◆ WHAT THE TASK REQUIRES ◆
Every line below that holds the string "Ascenzo" should be copied out.

(Stored data entries)
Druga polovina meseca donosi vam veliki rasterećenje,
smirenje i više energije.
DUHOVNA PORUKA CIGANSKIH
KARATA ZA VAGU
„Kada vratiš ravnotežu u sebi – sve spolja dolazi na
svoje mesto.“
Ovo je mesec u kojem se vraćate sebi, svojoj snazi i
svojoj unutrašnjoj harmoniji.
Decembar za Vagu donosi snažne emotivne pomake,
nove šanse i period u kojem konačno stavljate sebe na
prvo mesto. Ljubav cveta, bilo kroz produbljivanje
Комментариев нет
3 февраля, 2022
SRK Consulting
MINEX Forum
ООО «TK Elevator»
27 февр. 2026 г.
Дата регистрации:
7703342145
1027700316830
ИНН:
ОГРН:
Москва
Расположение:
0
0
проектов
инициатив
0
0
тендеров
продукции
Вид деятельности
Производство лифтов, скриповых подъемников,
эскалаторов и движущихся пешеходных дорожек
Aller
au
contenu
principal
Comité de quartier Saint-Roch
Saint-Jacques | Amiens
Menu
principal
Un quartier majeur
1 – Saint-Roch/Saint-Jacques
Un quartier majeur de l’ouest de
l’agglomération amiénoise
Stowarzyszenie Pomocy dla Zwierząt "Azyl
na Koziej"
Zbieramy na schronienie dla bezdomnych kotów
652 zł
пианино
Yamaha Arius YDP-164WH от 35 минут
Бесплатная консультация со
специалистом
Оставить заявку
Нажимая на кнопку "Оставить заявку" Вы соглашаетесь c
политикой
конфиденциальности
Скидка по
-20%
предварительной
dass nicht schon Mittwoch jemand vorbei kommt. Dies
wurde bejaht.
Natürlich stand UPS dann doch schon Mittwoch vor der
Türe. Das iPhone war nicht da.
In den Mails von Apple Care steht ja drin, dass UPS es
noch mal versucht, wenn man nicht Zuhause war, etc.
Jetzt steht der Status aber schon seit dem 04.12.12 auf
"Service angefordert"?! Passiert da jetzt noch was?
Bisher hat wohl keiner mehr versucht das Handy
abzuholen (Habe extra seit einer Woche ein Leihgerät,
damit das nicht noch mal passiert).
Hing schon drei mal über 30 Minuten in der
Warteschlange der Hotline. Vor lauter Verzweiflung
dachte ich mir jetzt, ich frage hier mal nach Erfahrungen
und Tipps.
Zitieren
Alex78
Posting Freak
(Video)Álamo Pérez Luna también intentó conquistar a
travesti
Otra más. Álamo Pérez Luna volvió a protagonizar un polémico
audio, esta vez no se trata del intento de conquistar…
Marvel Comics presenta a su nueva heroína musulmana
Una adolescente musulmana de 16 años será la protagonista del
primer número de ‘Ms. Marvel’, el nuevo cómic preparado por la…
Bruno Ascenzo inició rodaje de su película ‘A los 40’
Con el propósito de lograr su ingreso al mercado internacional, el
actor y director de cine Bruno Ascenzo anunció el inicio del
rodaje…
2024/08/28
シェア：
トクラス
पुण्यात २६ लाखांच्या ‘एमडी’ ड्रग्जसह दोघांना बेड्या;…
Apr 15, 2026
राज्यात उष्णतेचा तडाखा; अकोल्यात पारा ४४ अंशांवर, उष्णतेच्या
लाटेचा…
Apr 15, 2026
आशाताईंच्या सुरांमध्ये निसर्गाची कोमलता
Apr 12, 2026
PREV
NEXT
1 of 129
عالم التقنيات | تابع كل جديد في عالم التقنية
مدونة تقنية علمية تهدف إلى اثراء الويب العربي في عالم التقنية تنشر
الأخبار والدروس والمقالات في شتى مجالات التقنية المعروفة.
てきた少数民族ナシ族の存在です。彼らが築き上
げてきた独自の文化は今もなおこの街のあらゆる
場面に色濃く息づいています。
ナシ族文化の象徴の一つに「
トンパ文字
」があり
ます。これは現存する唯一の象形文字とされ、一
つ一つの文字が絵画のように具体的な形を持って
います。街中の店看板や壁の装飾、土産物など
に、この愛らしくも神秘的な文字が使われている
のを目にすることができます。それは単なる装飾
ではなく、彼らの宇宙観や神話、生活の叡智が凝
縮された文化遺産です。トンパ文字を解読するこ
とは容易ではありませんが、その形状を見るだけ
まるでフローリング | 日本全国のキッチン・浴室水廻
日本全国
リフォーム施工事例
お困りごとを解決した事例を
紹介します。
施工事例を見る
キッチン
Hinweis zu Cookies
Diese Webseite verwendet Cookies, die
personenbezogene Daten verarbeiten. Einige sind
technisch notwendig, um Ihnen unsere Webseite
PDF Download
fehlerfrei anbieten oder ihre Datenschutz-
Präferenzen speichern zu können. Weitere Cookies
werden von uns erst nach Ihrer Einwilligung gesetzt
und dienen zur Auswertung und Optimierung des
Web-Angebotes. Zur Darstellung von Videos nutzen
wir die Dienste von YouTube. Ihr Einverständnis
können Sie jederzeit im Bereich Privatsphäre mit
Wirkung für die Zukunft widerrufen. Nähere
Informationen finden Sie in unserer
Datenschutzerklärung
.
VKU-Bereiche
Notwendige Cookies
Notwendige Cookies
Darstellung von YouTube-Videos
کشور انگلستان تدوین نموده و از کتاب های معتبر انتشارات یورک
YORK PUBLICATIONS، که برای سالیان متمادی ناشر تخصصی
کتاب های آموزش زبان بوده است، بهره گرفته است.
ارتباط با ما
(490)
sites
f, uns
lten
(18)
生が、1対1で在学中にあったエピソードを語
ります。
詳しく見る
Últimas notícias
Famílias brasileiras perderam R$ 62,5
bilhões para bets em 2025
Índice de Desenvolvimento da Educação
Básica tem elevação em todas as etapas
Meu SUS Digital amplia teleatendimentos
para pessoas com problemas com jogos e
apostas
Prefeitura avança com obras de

◆ THE ANSWER ◆
Bruno Ascenzo inició rodaje de su película ‘A los 40’
actor y director de cine Bruno Ascenzo anunció el inicio del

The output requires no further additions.